The cricketer and the currency board

The focus of our conversation was economic policy. Not for the first time, we grappled with what needed to be done to extract Pakistan from its economic doom loop. Our point of departure was the rupee, which had shed 48% of its value against the U.S. dollar since June 2021. To pull Pakistan out of its doom loop and establish stability, I recommended the medicine that I had successfully prescribed in Estonia (1992), Lithuania (1994), Bulgaria (1997), and Bosnia-Herzegovina (1997). In all those cases, a currency board did the trick, as they always do. Indeed, since the first currency board was established in Mauritius (1849), there have been over 70 currency boards, and none have failed. Even the currency board that John Maynard Keynes installed in Archangel during Russia’s civil war (1918) worked without a glitch.

Just what is a currency board? A currency board issues notes and coins convertible on demand into a foreign anchor currency, such as the U.S. dollar, at a fixed exchange rate. It is required to hold anchor-currency reserves equal to 100% of its monetary liabilities.
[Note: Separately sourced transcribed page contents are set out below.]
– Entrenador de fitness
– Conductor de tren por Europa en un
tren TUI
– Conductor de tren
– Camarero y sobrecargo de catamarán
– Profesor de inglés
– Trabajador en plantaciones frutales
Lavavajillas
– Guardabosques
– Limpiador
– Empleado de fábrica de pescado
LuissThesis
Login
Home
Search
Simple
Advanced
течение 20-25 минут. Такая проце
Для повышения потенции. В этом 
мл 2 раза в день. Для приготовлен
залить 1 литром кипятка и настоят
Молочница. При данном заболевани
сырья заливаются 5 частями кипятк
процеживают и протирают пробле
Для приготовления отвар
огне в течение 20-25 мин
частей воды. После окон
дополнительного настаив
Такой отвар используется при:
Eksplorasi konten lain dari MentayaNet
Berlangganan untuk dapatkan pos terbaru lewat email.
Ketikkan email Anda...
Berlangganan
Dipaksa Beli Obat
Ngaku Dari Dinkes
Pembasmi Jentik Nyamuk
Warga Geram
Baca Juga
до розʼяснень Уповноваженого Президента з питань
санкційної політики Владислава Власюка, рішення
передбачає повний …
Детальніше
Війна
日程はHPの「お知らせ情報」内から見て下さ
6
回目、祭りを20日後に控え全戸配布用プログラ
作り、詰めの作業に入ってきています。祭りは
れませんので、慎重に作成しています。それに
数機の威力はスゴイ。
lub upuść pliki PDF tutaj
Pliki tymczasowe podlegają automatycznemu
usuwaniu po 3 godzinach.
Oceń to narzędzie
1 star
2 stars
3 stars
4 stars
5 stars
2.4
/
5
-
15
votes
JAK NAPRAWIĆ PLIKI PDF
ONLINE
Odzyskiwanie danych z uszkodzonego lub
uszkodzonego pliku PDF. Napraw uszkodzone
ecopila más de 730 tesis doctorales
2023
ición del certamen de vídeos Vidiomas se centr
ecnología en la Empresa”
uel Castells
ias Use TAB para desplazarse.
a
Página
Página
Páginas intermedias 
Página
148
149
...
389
A currency board has no discretionary monetary powers and cannot issue credit. It has an exchange-rate policy but no monetary policy. Its sole function is to exchange the domestic currency it issues for an anchor currency at a fied rate. A currency board’s currency is a clone of its anchor currency.

A currency board requires no preconditions and can be installed rapidly. Government finances, state-owned enterprises, and trade need not be reformed before a currency board can issue money.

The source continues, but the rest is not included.